+++ Given information
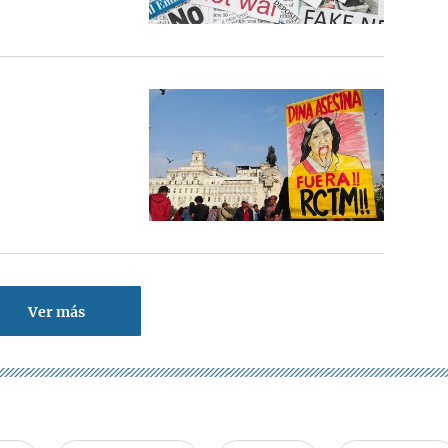
Ver más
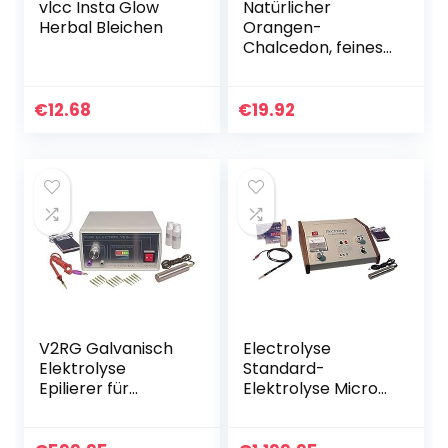
vlcc Insta Glow
Natürlicher
Herbal Bleichen
Orangen-
Chalcedon, feines
Crushed-Pulver, 35
g, Chalcedon-
Inlay, Steinmalerei,
€
12.68
€
19.92
Mineralkunst,
Buntglasherstellun
g
V2RG Galvanisch
Electrolyse
Elektrolyse
Standard-
Epilierer für
Elektrolyse Micro-
dauerhafte
Probe Epilierer für
Haarentfernung.
dauerhafte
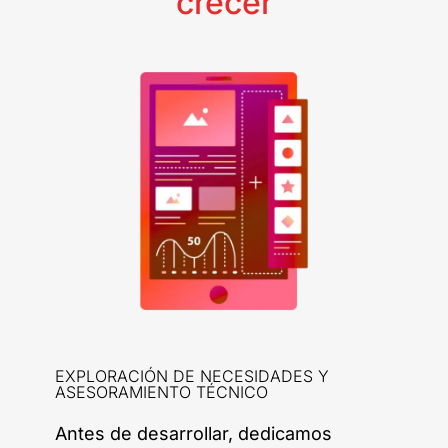
crecer
EXPLORACIÓN DE NECESIDADES Y
ASESORAMIENTO TÉCNICO
Antes de desarrollar, dedicamos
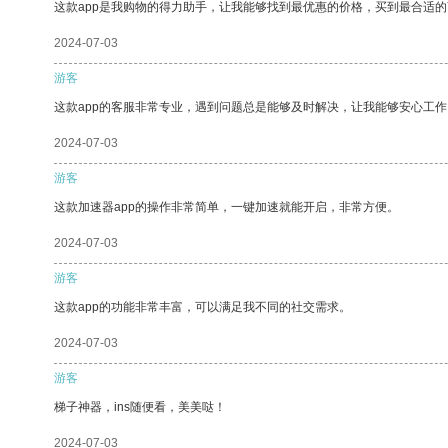
这款app是我购物的得力助手，让我能够找到最优惠的价格，买到最合适
2024-07-03
游客
这款app的客服非常专业，遇到问题总是能够及时解决，让我能够安心工作
2024-07-03
游客
这款加速器app的操作非常简单，一键加速就能开启，非常方便。
2024-07-03
游客
这款app的功能非常丰富，可以满足我不同的社交需求。
2024-07-03
游客
梯子神器，ins随便看，美美哒！
2024-07-03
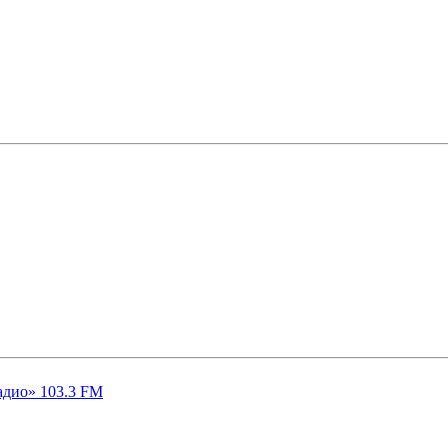
адио» 103.3 FM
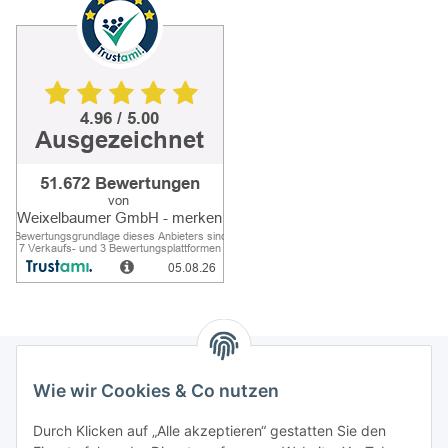
Wie wir Cookies & Co nutzen
Informationen
Durch Klicken auf „Alle akzeptieren“ gestatten Sie den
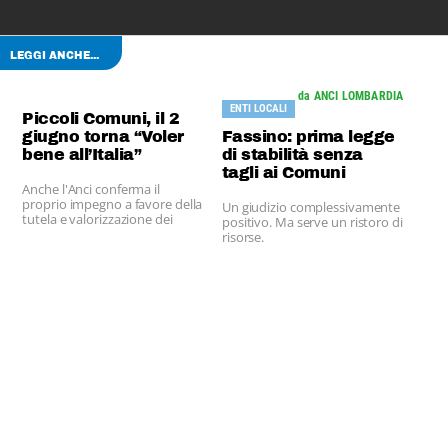
LEGGI ANCHE...
da ANCI LOMBARDIA
ENTI LOCALI
Piccoli Comuni, il 2
giugno torna “Voler
Fassino: prima legge
bene all’Italia”
di stabilità senza
tagli ai Comuni
Anche l'Anci conferma il
proprio impegno a favore della
Un giudizio complessivamente
tutela e valorizzazione dei
positivo. Ma serve un ristoro di
Piccoli Comuni dando loro
risorse.
l'opportunità di mettere in
risalto la propria identità
istituzionale, storica e culturale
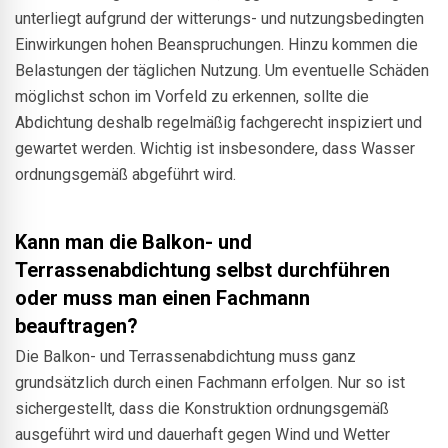
unterliegt aufgrund der witterungs- und nutzungsbedingten
Einwirkungen hohen Beanspruchungen. Hinzu kommen die
Belastungen der täglichen Nutzung. Um eventuelle Schäden
möglichst schon im Vorfeld zu erkennen, sollte die
Abdichtung deshalb regelmäßig fachgerecht inspiziert und
gewartet werden. Wichtig ist insbesondere, dass Wasser
ordnungsgemäß abgeführt wird.
Kann man die Balkon- und
Terrassenabdichtung selbst durchführen
oder muss man einen Fachmann
beauftragen?
Die Balkon- und Terrassenabdichtung muss ganz
grundsätzlich durch einen Fachmann erfolgen. Nur so ist
sichergestellt, dass die Konstruktion ordnungsgemäß
ausgeführt wird und dauerhaft gegen Wind und Wetter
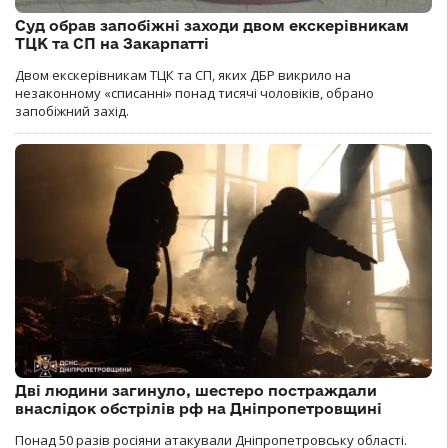
Суд обрав запобіжні заходи двом екскерівникам
ТЦК та СП на Закарпатті
Двом екскерівникам ТЦК та СП, яких ДБР викрило на
незаконному «списанні» понад тисячі чоловіків, обрано
запобіжний захід.
Дві людини загинуло, шестеро постраждали
внаслідок обстрілів рф на Дніпропетровщині
Понад 50 разів росіяни атакували Дніпропетровську області.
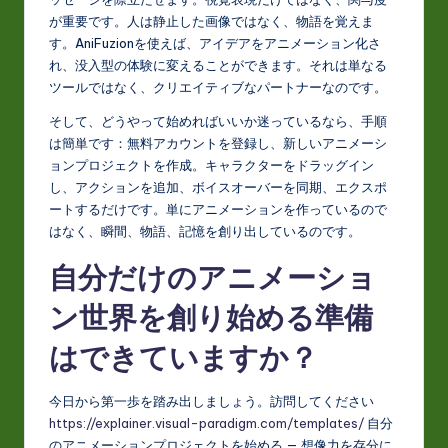
が重要です。人は静止した画像ではなく、物語を覚えま
す。AniFuzionを使えば、アイデアをアニメーション化さ
れ、没入型の体験に変えることができます。それは単なる
ツールではなく、クリエイティブなパートナーなのです。
そして、どうやって始めればいいか迷っているなら、手順
は簡単です：無料アカウントを登録し、新しいアニメーシ
ョンプロジェクトを作成。キャラクターをドラッグイン
し、アクションを追加、ボイスオーバーを同期、エクスポ
ートするだけです。単にアニメーションを作っているので
はなく、瞬間、物語、記憶を創り出しているのです。
自分だけのアニメーショ
ン世界を創り始める準備
はできていますか？
今日から第一歩を踏み出しましょう。訪問してください
https://explainer.visual-paradigm.com/templates/
自分
のアニメーションプロジェクトを始める — 想像力を存分に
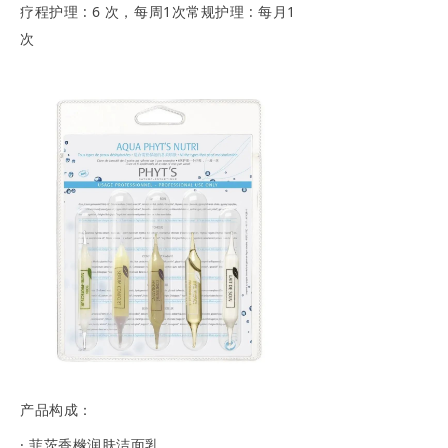
疗程护理 : 6 次，每周1次常规护理 : 每月1
次
产品构成：
· 菲茨香橼润肤洁面乳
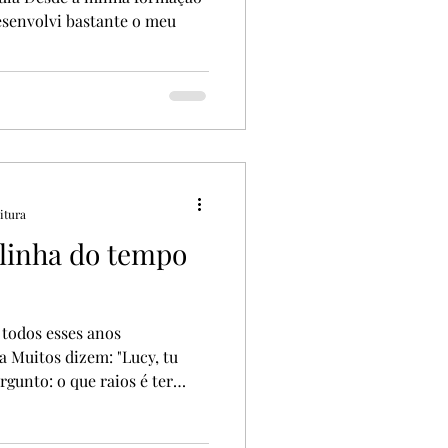
esenvolvi bastante o meu
itura
 linha do tempo
 todos esses anos
 Muitos dizem: "Lucy, tu
rgunto: o que raios é ter
gnifique arregaçar as mangas
e coisa que apareceu... Então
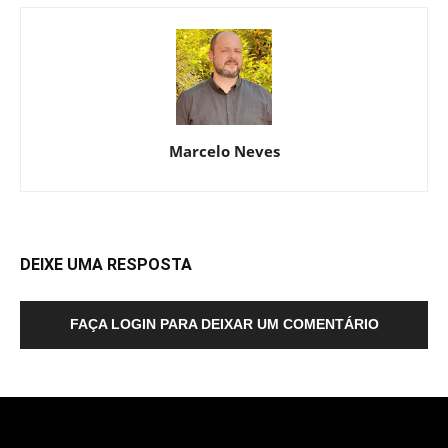
Marcelo Neves
DEIXE UMA RESPOSTA
FAÇA LOGIN PARA DEIXAR UM COMENTÁRIO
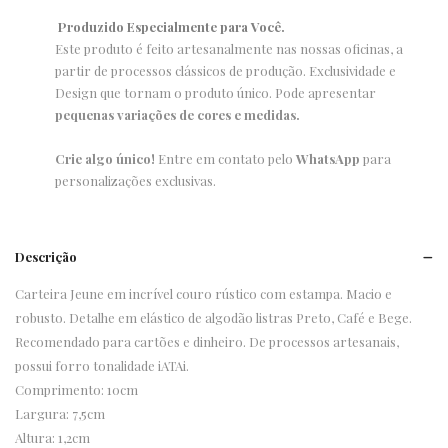
Produzido Especialmente para Você.
Este produto é feito artesanalmente nas nossas oficinas, a
partir de processos clássicos de produção. Exclusividade e
Design que tornam o produto único. Pode apresentar
pequenas variações de cores e medidas.
Crie algo único!
Entre em contato pelo
WhatsApp
para
personalizações exclusivas.
Descrição
Carteira Jeune em incrível couro rústico com estampa. Macio e
robusto. Detalhe em elástico de algodão listras Preto, Café e Bege.
Recomendado para cartões e dinheiro. De processos artesanais,
possui forro tonalidade iATAi.
Comprimento: 10cm
Largura: 7,5cm
Altura: 1,2cm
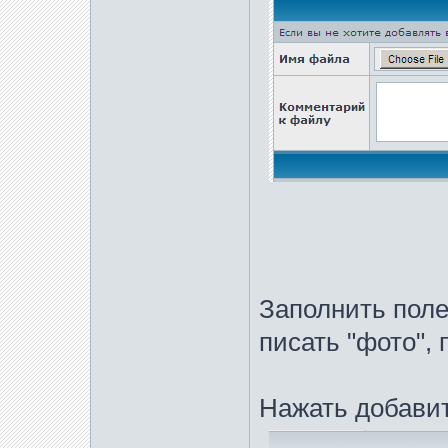
Заполнить поле
писать "фото", 
Нажать добавит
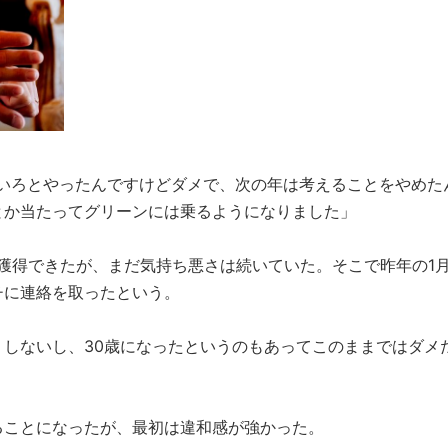
ろいろとやったんですけどダメで、次の年は考えることをやめた
とか当たってグリーンには乗るようになりました」
は獲得できたが、まだ気持ち悪さは続いていた。そこで昨年の1
チに連絡を取ったという。
しないし、30歳になったというのもあってこのままではダメ
ることになったが、最初は違和感が強かった。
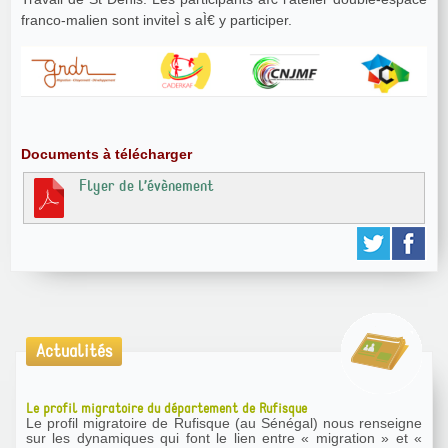
franco-malien sont inviteÌ s aÌ€ y participer.
Documents à télécharger
Flyer de l’évènement
Actualités
Le profil migratoire du département de Rufisque
Le profil migratoire de Rufisque (au Sénégal) nous renseigne
sur les dynamiques qui font le lien entre « migration » et «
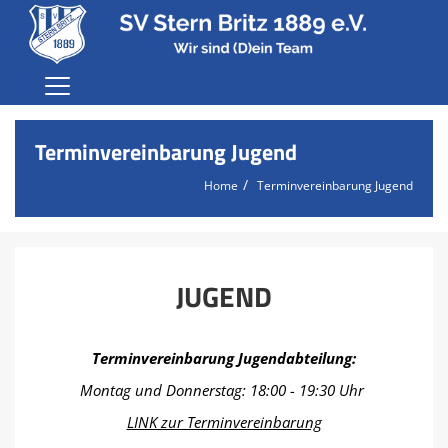
Home
Terminvereinbarung Jugend
Der Verein
Home
Terminvereinbarung Jugend
Karriere
Fußball
Terminvereinbarung Jugend
JUGEND
Probetraining
Anmeldung
Terminvereinbarung Jugendabteilung:
Montag und Donnerstag: 18:00 - 19:30 Uhr
Sponsoren
LINK zur Terminvereinbarung
Shop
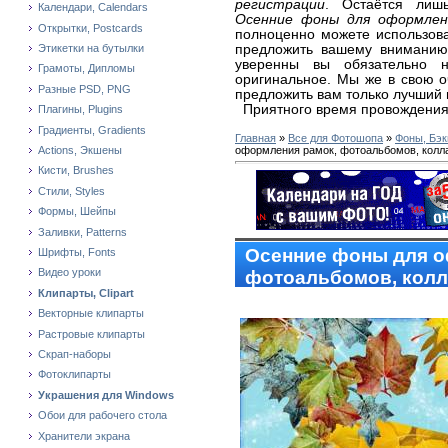
регистрации
. Остаётся лиш
Календари, Calendars
Осенние фоны для оформлен
Открытки, Postcards
полноценно можете использова
предложить вашему внимани
Этикетки на бутылки
уверенны вы обязательно н
Грамоты, Дипломы
оригинальное. Мы же в свою 
Разные PSD, PNG
предложить вам только лучший 
Приятного время провождения
Плагины, Plugins
Градиенты, Gradients
Главная
»
Все для Фотошопа
»
Фоны, Бэк
оформления рамок, фотоальбомов, колл
Actions, Экшены
Кисти, Brushes
Стили, Styles
Формы, Шейпы
Заливки, Patterns
Осенние фоны для о
Шрифты, Fonts
Видео уроки
фотоальбомов, кол
Клипарты, Clipart
Векторные клипарты
Растровые клипарты
Скрап-наборы
Фотоклипарты
Украшения для Windows
Обои для рабочего стола
Хранители экрана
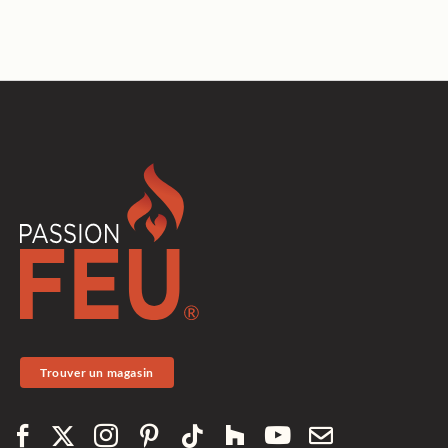
Trouver un magasin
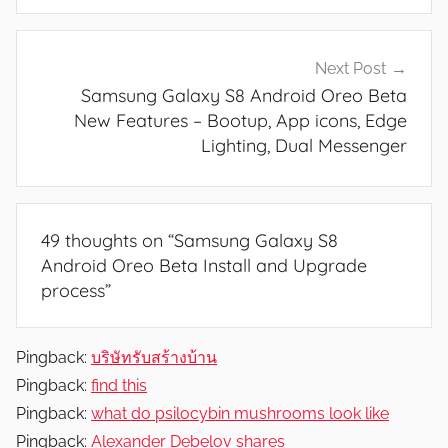
r
e
s
Next Post
,
Samsung Galaxy S8 Android Oreo Beta
N
New Features – Bootup, App icons, Edge
e
Lighting, Dual Messenger
w
s
49 thoughts on “
Samsung Galaxy S8
Android Oreo Beta Install and Upgrade
process
”
Pingback:
บริษัทรับสร้างบ้าน
Pingback:
find this
Pingback:
what do psilocybin mushrooms look like
Pingback:
Alexander Debelov shares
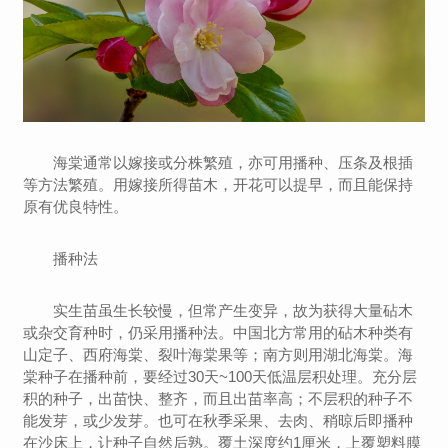
海棠通常以嫁接或分株繁殖，亦可用播种、压条及根插
等方法繁殖。用嫁接所得苗木，开花可以提早，而且能保持
原有优良特性。
播种法
实生苗虽生长较慢，但常产生变异，故为获得大量砧木
或杂交育种时，仍采用播种法。中国北方常用的砧木种类有
山定子、西府海棠、裂叶海棠果等；南方则用湖北海棠。海
棠种子在播种前，要经过30天~100天低温层积处理。充分层
积的种子，出苗快、整齐，而且出苗率高；不层积的种子不
能发芽，或少发芽。也可在秋季采果、去肉、稍晾后即播种
在沙床上，让种子自然后熟。覆土深度约1厘米，上覆塑料膜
++++++
• **Work task**
Return, exactly as written, the "能发芽，或少发芽。也可在秋季采果、去肉、稍晾后即播种" line and each line after it through the end of the listing above.

• **Exercise response**
能发芽，或少发芽。也可在秋季采果、去肉、稍晾后即播种
在沙床上，让种子自然后熟。覆土深度约1厘米，上覆塑料膜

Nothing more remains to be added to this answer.